Melatonin's Role in Enhancing Waterlogging Tolerance in Plants: Current Understanding and Future Directions.

Abstract

Waterlogging, increasingly intensified by climate change, limits oxygen availability in the root zone, disrupting carbon and sugar metabolism, leading to energy deficits and oxidative stress that ultimately impair plant growth and productivity. Melatonin, a versatile signaling molecule, mitigates waterlogging-induced stress by enhancing anaerobic respiration and fermentation under oxygen-deprived conditions, upregulating stress-responsive genes, and restoring energy balance through optimized sugar metabolism. It also reduces oxidative damage by strengthening the antioxidant defense system and further improves stress tolerance by modulating phytohormone signaling and influencing rhizosphere microbiome dynamics.

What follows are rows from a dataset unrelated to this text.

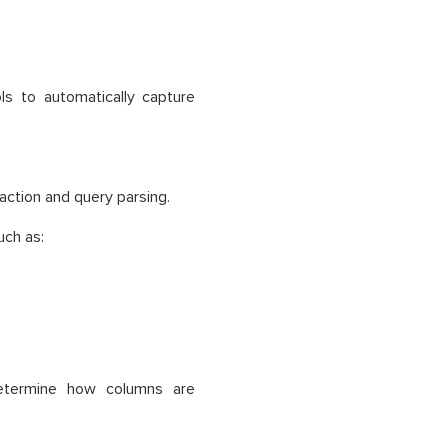
ls to automatically capture
raction and query parsing.
uch as:
determine how columns are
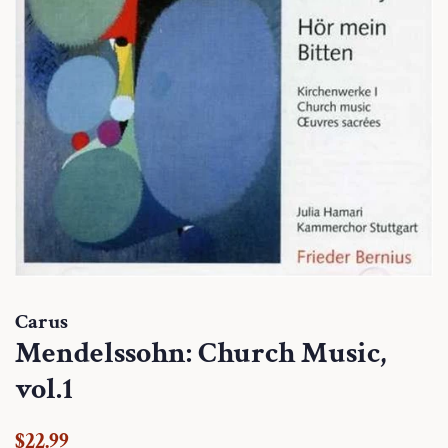
Carus
Mendelssohn: Church Music,
vol.1
Regular
Sale
$22.99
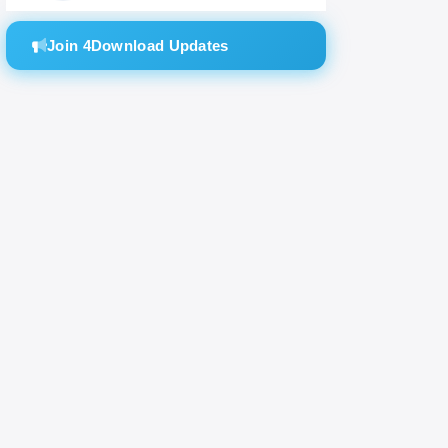
Join 4Download Updates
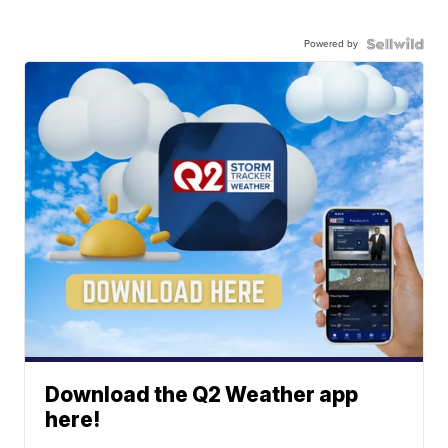
Powered by
Download the Q2 Weather app
here!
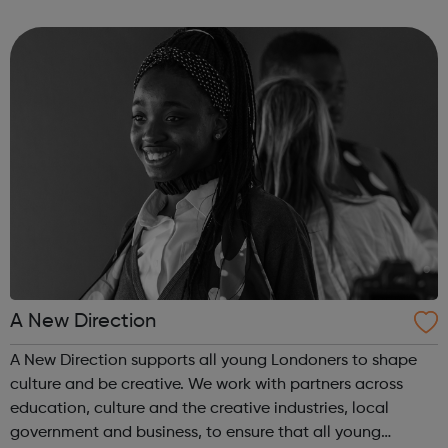
employer facing company, if you need help or advice
looking for work plea...
A New Direction
A New Direction supports all young Londoners to shape
culture and be creative. We work with partners across
education, culture and the creative industries, local
government and business, to ensure that all young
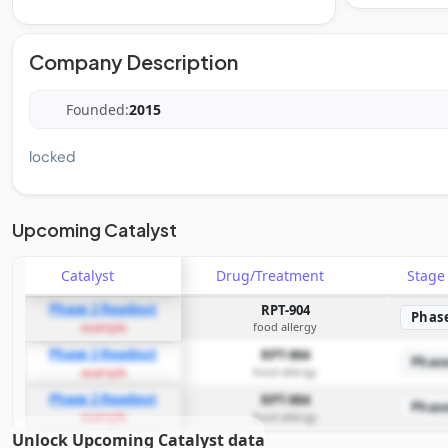
Company Description
Founded:
2015
locked
Upcoming Catalyst
Catalyst
Drug/Treatment
Stag
Phase 2 Readout
RPT-904
Phas
food allergy
example
Phase 2 Readout
RPT-904
Phas
food allergy
example
Phase 2 Readout
RPT-904
Phas
food allergy
example
Unlock Upcoming Catalyst data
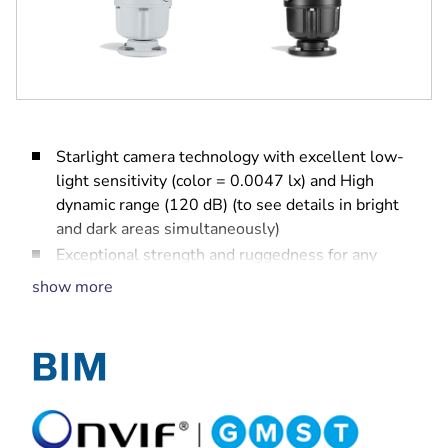
Starlight camera technology with excellent low-
light sensitivity (color = 0.0047 lx) and High
dynamic range (120 dB) (to see details in bright
and dark areas simultaneously)
Exceptional strength and ruggedness for any
outdoor application including traffic monitoring
show more
(bridges, tunnels, or highways), perimeter
security, city surveillance, and mining
Built-in Camera Trainer to train the camera to
recognize user-specified target objects, such as
moving and non-moving objects, to alert
operators of unusual scene activity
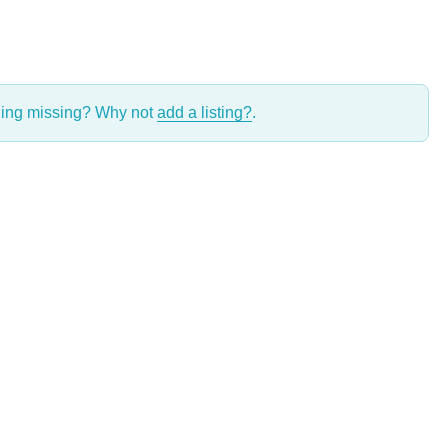
thing missing? Why not
add a listing?
.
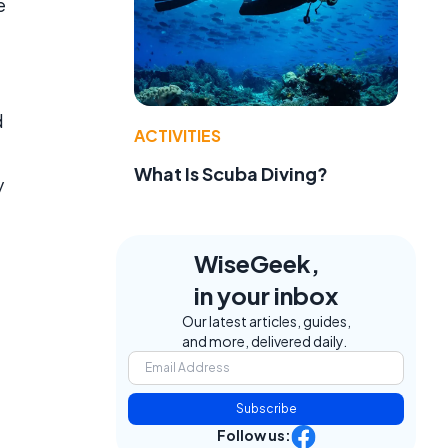
e
d
ACTIVITIES
What Is Scuba Diving?
y
WiseGeek,
in your inbox
Our latest articles, guides,
and more, delivered daily.
Subscribe
Follow us:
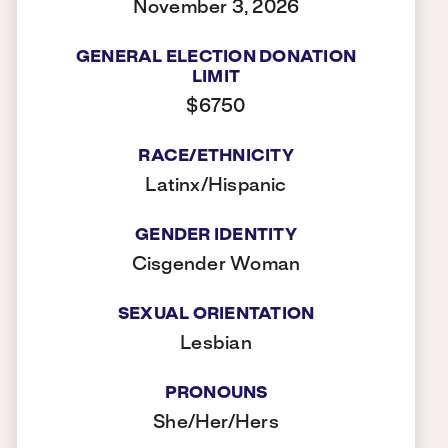
November 3, 2026
GENERAL ELECTION DONATION
LIMIT
$6750
RACE/ETHNICITY
Latinx/Hispanic
GENDER IDENTITY
Cisgender Woman
SEXUAL ORIENTATION
Lesbian
PRONOUNS
She/Her/Hers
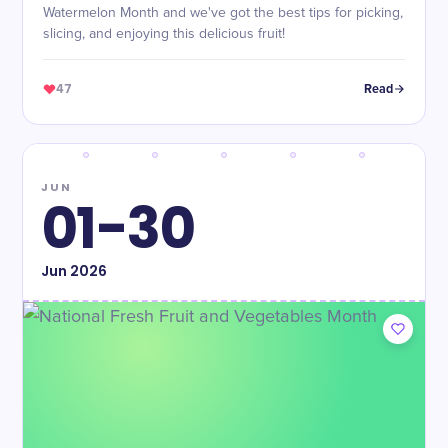
Watermelon Month and we've got the best tips for picking,
slicing, and enjoying this delicious fruit!
47
Read
JUN
01-30
Jun
2026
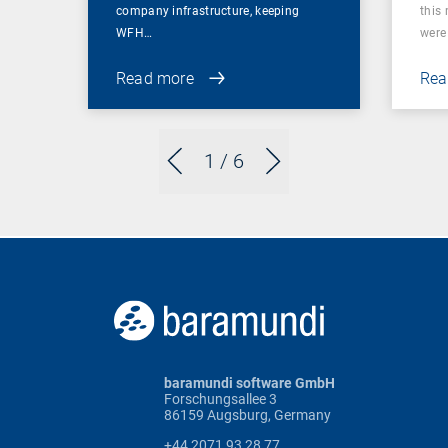
company infrastructure, keeping
this
WFH…
were 
Read more
Rea
1
/ 6
baramundi software GmbH
Forschungsallee 3
86159 Augsburg, Germany
+44 2071 93 28 77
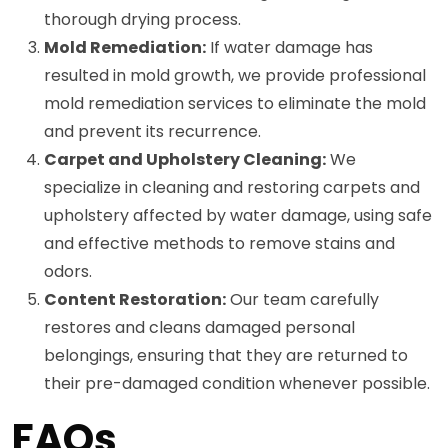
thorough drying process.
Mold Remediation:
If water damage has
resulted in mold growth, we provide professional
mold remediation services to eliminate the mold
and prevent its recurrence.
Carpet and Upholstery Cleaning:
We
specialize in cleaning and restoring carpets and
upholstery affected by water damage, using safe
and effective methods to remove stains and
odors.
Content Restoration:
Our team carefully
restores and cleans damaged personal
belongings, ensuring that they are returned to
their pre-damaged condition whenever possible.
FAQs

However, while melatonin's role in other abiotic stresses is well documented, its molecular mechanisms in conferring waterlogging tolerance, particularly the regulation of transcriptional and epigenetic processes and plant-microbe interaction, remain underexplored. This review synthesizes current knowledge on melatonin's protective mechanisms against waterlogging stress, uniquely integrating insights across physiological, molecular, and ecological dimensions. It addresses a critical research gap by highlighting the underexplored interplay between melatonin and waterlogging-specific responses, offering a novel perspective on its multifaceted roles in plant adaptation. Future research should prioritize elucidating melatonin's influence on transcriptional regulation, epigenetic reprogramming, and plant-microbiome interactions under waterlogged conditions. Moreover, translating these insights into practical, melatonin-based agricultural strategies is essential for developing waterlogging-resilient crops and promoting sustainable farming systems in vulnerable regions.